🧠 Natural Language Processing (NLP) — Complete Notes


Table of Contents

  1. Introduction to NLP
  2. Applications of NLP
  3. Challenges in NLP
  4. Linguistics in NLP
  5. Text Preprocessing
  6. N-Grams
  7. Vectorization
  8. Word Embeddings
  9. Cosine Similarity
  10. Part-of-Speech Tagging & NER
  11. NLP Libraries & Tools
  12. Deep Learning for NLP
  13. RNN
  14. LSTM
  15. GRU
  16. Bidirectional RNN
  17. CNN for NLP

1. Introduction to NLP

Natural Language Processing (NLP) is a field at the intersection of linguistics, computer science, and artificial intelligence. It focuses on enabling machines to understand, interpret, and generate human language through specific algorithms and models.

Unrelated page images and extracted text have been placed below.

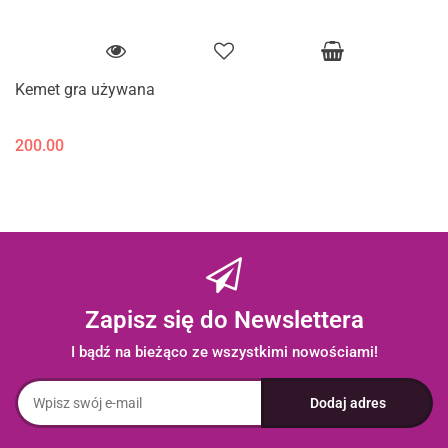
Kemet gra używana
200.00
Zapisz się do Newslettera
I bądź na bieżąco ze wszystkimi nowościami!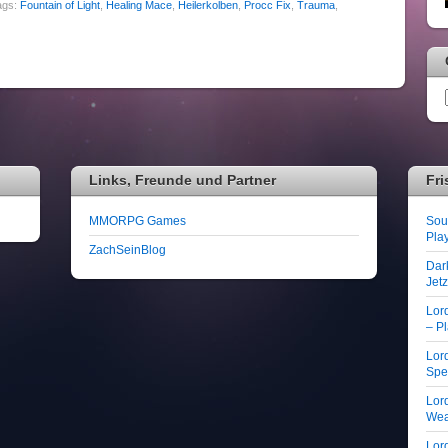
ags:
Fountain of Light
,
Healing Mace
,
Heilerkolben
,
Procc Fix
,
Trauma
,
Links, Freunde und Partner
Fri
MMORPG Games
Soul
Play
ZachSeinBlog
Dar
Jet
Lor
– Pl
Lord
Spe
Lord
We
Lord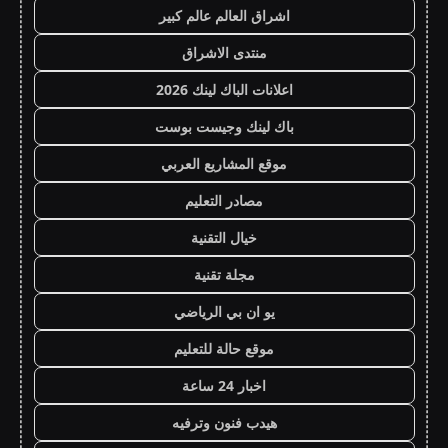
اشراق العالم عالم كبير
منتدى الاشراق
اعلانات الباك لينك 2026
باك لينك وجيست بوست
موقع المشاريع العربي
مصادر التعليم
خيال التقنية
مجلة تقنية
يو ان بي الرياضي
موقع حالة للتعليم
اخبار 24 ساعة
هيدب فنون وترفيه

NLP bridges the gap between human communication and computer understanding.

Key Goals:

  • Enable machines to read and understand text
  • Allow computers to generate meaningful human language
  • Facilitate seamless human-computer interaction

2. Applications of NLP

ApplicationDescription
Voice AssistantsSiri, Alexa, Google Assistant — understand spoken commands
ChatbotsEvolved from basic Q&A to intent-aware systems using LLMs
Machine TranslationGoogle Translate — real-time cross-language communication
Sentiment AnalysisClassifying text as positive, negative, or neutral (e.g., product reviews)
Text SummarizationCondensing long documents into key points
Search EnginesQuery understanding and document retrieval
Named Entity RecognitionIdentifying persons, organizations, locations in text
Question AnsweringSystems that answer questions from a knowledge base

3. Challenges in NLP

3.1 Ambiguity in Language

Human language is context-dependent. The same phrase can carry different meanings:

  • "I saw the man with the telescope" — who has the telescope?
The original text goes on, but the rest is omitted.